In a Long Term Evolution (LTE) network, time-frequency resources are allocated to a terminal by using a transmission time interval (TTI) as a unit. In other words, the terminal is scheduled at a period of a TTI. This scheduling mode is referred to as a TTI scheduling mode, and is a conventional scheduling mode. In different network configurations, values of a TTI may be different in terms of time. Usually, one TTI is equal to one millisecond (ms) in terms of time. In an LTE frequency division duplex (FDD) network, duration from a time point at which a base station sends data to a terminal to a time point at which the terminal feeds back a response is 8 ms. In other words, there is a delay of 8 ms from a time point at which the base station sends the data to a time point at which the base station learns whether the data is successfully sent.

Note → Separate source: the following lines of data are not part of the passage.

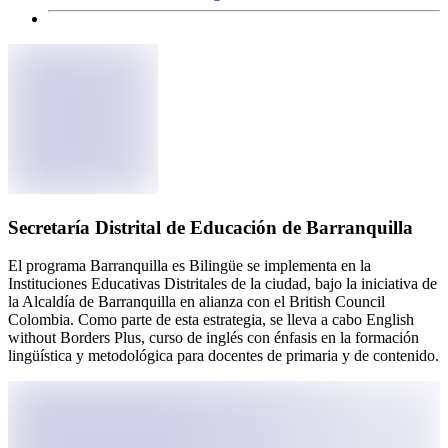
Secretaría Distrital de Educación de Barranquilla
El programa Barranquilla es Bilingüe se implementa en la
Instituciones Educativas Distritales de la ciudad, bajo la iniciativa de
la Alcaldía de Barranquilla en alianza con el British Council
Colombia. Como parte de esta estrategia, se lleva a cabo English
without Borders Plus, curso de inglés con énfasis en la formación
lingüística y metodológica para docentes de primaria y de contenido.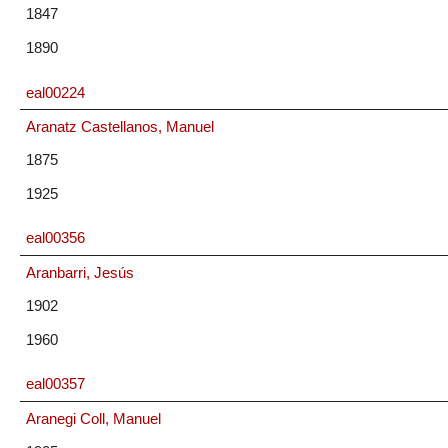
1847
1890
eal00224
Aranatz Castellanos, Manuel
1875
1925
eal00356
Aranbarri, Jesús
1902
1960
eal00357
Aranegi Coll, Manuel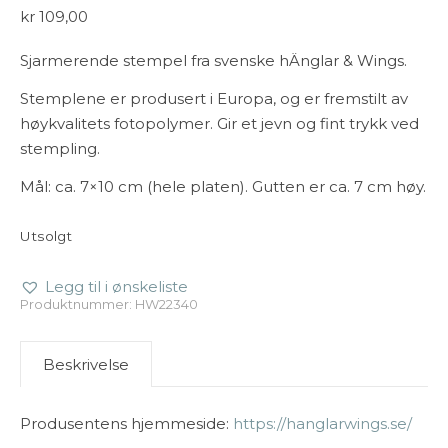
kr
109,00
Sjarmerende stempel fra svenske hÄnglar & Wings.
Stemplene er produsert i Europa, og er fremstilt av
høykvalitets fotopolymer. Gir et jevn og fint trykk ved
stempling.
Mål: ca. 7×10 cm (hele platen). Gutten er ca. 7 cm høy.
Utsolgt
Legg til i ønskeliste
Produktnummer:
HW22340
Beskrivelse
Produsentens hjemmeside:
https://hanglarwings.se/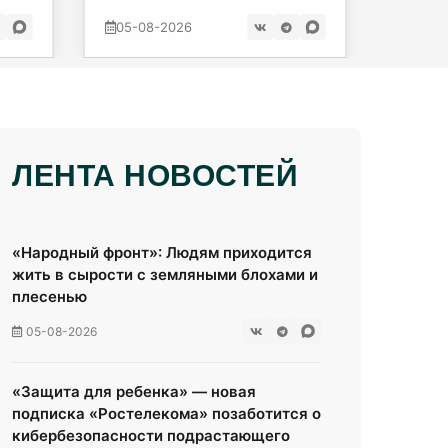
пенси
05-08-2026
05-08
ЛЕНТА НОВОСТЕЙ
«Народный фронт»: Людям приходится
жить в сырости с земляными блохами и
плесенью
05-08-2026
«Защита для ребенка» — новая
подписка «Ростелекома» позаботится о
кибербезопасности подрастающего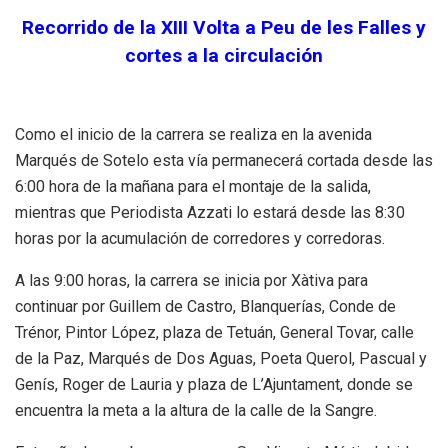
Recorrido de la XIII Volta a Peu de les Falles y
cortes a la circulación
Como el inicio de la carrera se realiza en la avenida
Marqués de Sotelo esta vía permanecerá cortada desde las
6:00 hora de la mañana para el montaje de la salida,
mientras que Periodista Azzati lo estará desde las 8:30
horas por la acumulación de corredores y corredoras.
A las 9:00 horas, la carrera se inicia por Xàtiva para
continuar por Guillem de Castro, Blanquerías, Conde de
Trénor, Pintor López, plaza de Tetuán, General Tovar, calle
de la Paz, Marqués de Dos Aguas, Poeta Querol, Pascual y
Genís, Roger de Lauria y plaza de L’Ajuntament, donde se
encuentra la meta a la altura de la calle de la Sangre.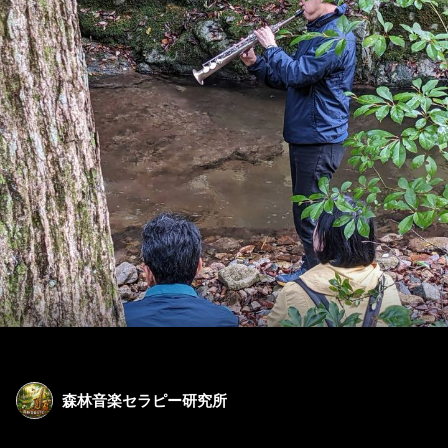
森林音楽セラピー研究所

With popularization of LTE networks, various services such as high-definition videos and virtual reality develop rapidly. Emergence of these services imposes requirements for higher bandwidth and lower delays on the LTE networks. In an LTE network, one subframe in a time domain corresponds to one TI, one subframe consists of two timeslots (slot), and each timeslot occupies 0.5 ms. One timeslot consists of a plurality of symbols (symbol). When a normal cyclic prefix is configured, one timeslot includes seven symbols, and when an extended cyclic prefix is configured, one timeslot includes six symbols. In view of this, to reduce delays, a new scheduling mode: a shorter TTI scheduling mode is provided. To be specific, a terminal is scheduled at a period of time less than one millisecond, for example, one slot or one symbol. In an LTE FDD network, using an example in which a terminal is scheduled at a period of one symbol, duration from a time point at which a base station sends data to the terminal to a time point at which the terminal feeds back a response is reduced to eight symbols. In other words, there is a delay of eight symbols from a time point at which the base station sends the data to a time point at which the base station learns whether the data is successfully sent, so that the delay is less than one millisecond. It can be learned that a delay time is dramatically reduced after the shorter TTI scheduling mode is applied.
When the foregoing two scheduling modes exist in a same LTE network, a radio resource waste is caused.